Y razón no le falta, desde luego. Mucho se ha escrito ya sobre el eureka; sobre el pasar de la idea al papel, y sobre cómo la creación de cualquier obra conlleva numerosas etapas que dejan espacio para la modificación y reinterpretación de la base sobre la que se sustenta. El desarrollo de videojuegos, por lo tedioso de su cadencia y por lo sacrificado que resulta hacer una obra sobre un problema actual, se toman por lo general menos riesgos, se realizan menos modificaciones, pero me parece completamente lícito y normal que incluso cosas que uno podría considerar básicas se vean alteradas – si así lo precisan – en cualquier momento, aun a escasos meses del estreno de la propuesta. Sin embargo, el cuento cambia, tal y como resulta habitual, cuando hay dinero de por medio, y es que si ya puede arquear más de una ceja el mero concepto de establecer unas expectativas basadas en la inclusión de determinados personajes, temáticas o mecánicas (como el caso de los wallruns en la obra de CD Projekt RED, prometidos durante una época en la que estaban en su pleno apogeo, con aventuras como Call of Duty: Black Ops III o Titanfall 2 cuya principal premisa pivotaba sobre ellos, y posteriormente suprimidos sin explicaciones adicionales), peor aún resulta si la compañía no hace públicas tales alteraciones hasta pocos meses antes de la salida del juego. A saber cuántas reservas habrían colado ya.

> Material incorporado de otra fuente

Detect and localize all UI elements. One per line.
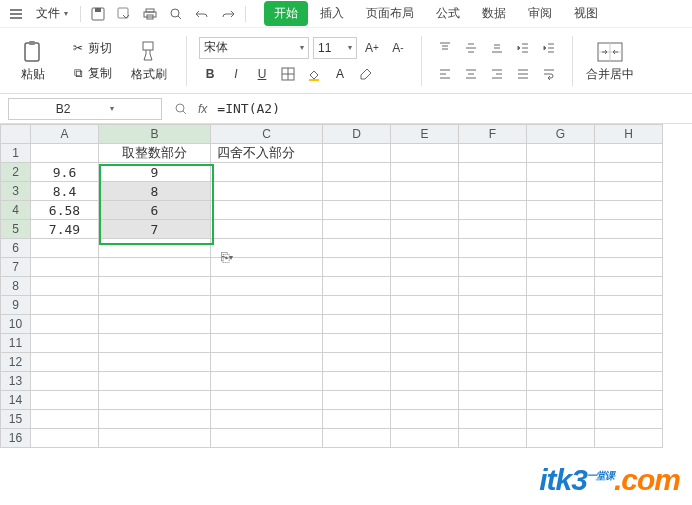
cell[interactable] — [595, 315, 663, 334]
cell[interactable] — [527, 277, 595, 296]
cell[interactable] — [391, 163, 459, 182]
cell[interactable] — [459, 258, 527, 277]
cell[interactable] — [211, 410, 323, 429]
cell[interactable] — [459, 372, 527, 391]
cell[interactable] — [211, 429, 323, 448]
cell[interactable]: 7.49 — [31, 220, 99, 239]
hamburger-icon[interactable] — [6, 4, 26, 24]
merge-center-button[interactable]: 合并居中 — [585, 33, 635, 89]
cell[interactable] — [391, 391, 459, 410]
cell[interactable] — [391, 429, 459, 448]
cell[interactable] — [31, 239, 99, 258]
cell[interactable]: 四舍不入部分 — [211, 144, 323, 163]
save-icon[interactable] — [87, 3, 109, 25]
font-size-select[interactable]: 11▾ — [313, 37, 357, 59]
cell[interactable] — [323, 239, 391, 258]
decrease-indent-icon[interactable] — [512, 37, 534, 59]
highlight-button[interactable] — [355, 63, 377, 85]
row-header[interactable]: 5 — [1, 220, 31, 239]
cell[interactable] — [595, 220, 663, 239]
col-header-C[interactable]: C — [211, 125, 323, 144]
cell[interactable] — [31, 429, 99, 448]
cell[interactable] — [595, 182, 663, 201]
cell[interactable] — [459, 239, 527, 258]
search-function-icon[interactable] — [170, 98, 192, 120]
increase-indent-icon[interactable] — [538, 37, 560, 59]
tab-view[interactable]: 视图 — [564, 1, 608, 26]
cell[interactable] — [31, 144, 99, 163]
undo-icon[interactable] — [191, 3, 213, 25]
tab-home[interactable]: 开始 — [264, 1, 308, 26]
cell[interactable] — [595, 144, 663, 163]
cell[interactable] — [211, 277, 323, 296]
wrap-text-icon[interactable] — [538, 63, 560, 85]
cell[interactable] — [391, 258, 459, 277]
tab-review[interactable]: 审阅 — [518, 1, 562, 26]
cell[interactable]: 8.4 — [31, 182, 99, 201]
cell[interactable] — [323, 315, 391, 334]
align-left-icon[interactable] — [434, 63, 456, 85]
cell[interactable] — [323, 391, 391, 410]
cell[interactable] — [31, 391, 99, 410]
cell[interactable] — [99, 258, 211, 277]
preview-icon[interactable] — [165, 3, 187, 25]
cell[interactable] — [99, 239, 211, 258]
row-header[interactable]: 15 — [1, 410, 31, 429]
cell[interactable] — [31, 410, 99, 429]
format-painter-button[interactable]: 格式刷 — [124, 33, 174, 89]
cell[interactable] — [459, 201, 527, 220]
cell[interactable] — [99, 277, 211, 296]
cut-button[interactable]: ✂剪切 — [66, 38, 116, 59]
cell[interactable] — [31, 315, 99, 334]
cell[interactable] — [211, 201, 323, 220]
border-button[interactable] — [277, 63, 299, 85]
cell[interactable] — [459, 163, 527, 182]
cell[interactable] — [99, 334, 211, 353]
fill-color-button[interactable] — [303, 63, 325, 85]
row-header[interactable]: 4 — [1, 201, 31, 220]
cell[interactable]: 9.6 — [31, 163, 99, 182]
name-box[interactable]: B2 ▾ — [8, 98, 162, 120]
cell[interactable] — [527, 220, 595, 239]
cell[interactable] — [391, 182, 459, 201]
cell[interactable]: 6 — [99, 201, 211, 220]
cell[interactable] — [211, 391, 323, 410]
cell[interactable] — [527, 391, 595, 410]
cell[interactable] — [99, 372, 211, 391]
cell[interactable] — [527, 429, 595, 448]
row-header[interactable]: 7 — [1, 258, 31, 277]
font-color-button[interactable]: A — [329, 63, 351, 85]
cell[interactable] — [323, 372, 391, 391]
cell[interactable] — [211, 372, 323, 391]
tab-data[interactable]: 数据 — [472, 1, 516, 26]
redo-icon[interactable] — [217, 3, 239, 25]
cell[interactable] — [595, 334, 663, 353]
cell[interactable] — [31, 296, 99, 315]
cell[interactable] — [459, 429, 527, 448]
cell[interactable] — [323, 220, 391, 239]
file-menu[interactable]: 文件 ▾ — [30, 3, 74, 24]
justify-icon[interactable] — [512, 63, 534, 85]
cell[interactable] — [527, 353, 595, 372]
cell[interactable] — [211, 353, 323, 372]
cell[interactable] — [459, 277, 527, 296]
underline-button[interactable]: U — [251, 63, 273, 85]
italic-button[interactable]: I — [225, 63, 247, 85]
cell[interactable] — [211, 220, 323, 239]
cell[interactable] — [527, 372, 595, 391]
cell[interactable] — [323, 201, 391, 220]
cell[interactable] — [391, 201, 459, 220]
cell[interactable]: 7 — [99, 220, 211, 239]
cell[interactable] — [391, 296, 459, 315]
align-center-icon[interactable] — [460, 63, 482, 85]
cell[interactable] — [211, 163, 323, 182]
cell[interactable] — [527, 239, 595, 258]
cell[interactable] — [391, 334, 459, 353]
cell[interactable] — [211, 182, 323, 201]
cell[interactable] — [595, 391, 663, 410]
col-header-E[interactable]: E — [391, 125, 459, 144]
font-name-select[interactable]: 宋体▾ — [199, 37, 309, 59]
cell[interactable] — [459, 410, 527, 429]
cell[interactable] — [391, 410, 459, 429]
cell[interactable] — [323, 353, 391, 372]
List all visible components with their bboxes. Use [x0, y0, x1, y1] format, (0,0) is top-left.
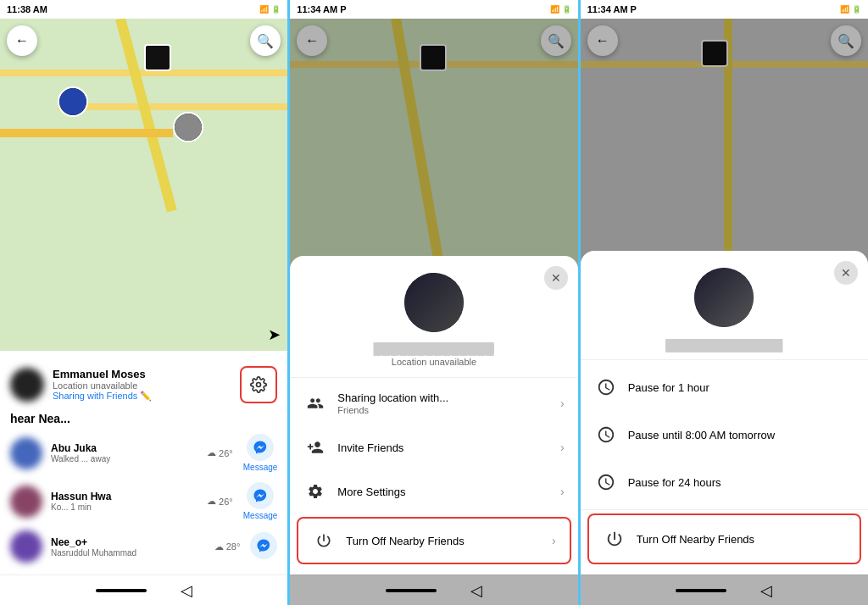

El proceso creativo es orgánico, maleable; es dar a luz. Y no creo que debamos de preocuparnos excesivamente por todos esos ínfimos cambios que se producen en la iluminación de determinados triples A – como hemos podido comprobar recientemente con God of War (2018) o The Last of Us: Parte II, examinados con lupa por la parte mas maniaca de la comunidad -. De la misma manera, suelo tratar de medir las distancias bastante bien con respecto a la idea de criticar los menos reseñables downgrades, porque entiendo que ciertos elementos prefieran sacrificarse en pro de una mayor fluidez, o que determinadas animaciones y modelados aboguen más por la conveniencia y coherencia que por el impacto visual. Pero definitivamente hay líneas que no creo que se puedan cruzar; que no debemos de permitir cruzar. Líneas difíciles de marcar en una orilla transitada, donde las huellas del transito más constante y el constante romper de las olas en ocasiones pueden llegar a hacerlas imperceptibles. Es trabajo nuestro remarcarlas, cuidarlas, y hacernos notar contra aquellos que no lo hagan. Debemos de protegerlas de ellos, pues raras veces podremos protegerlas del mar.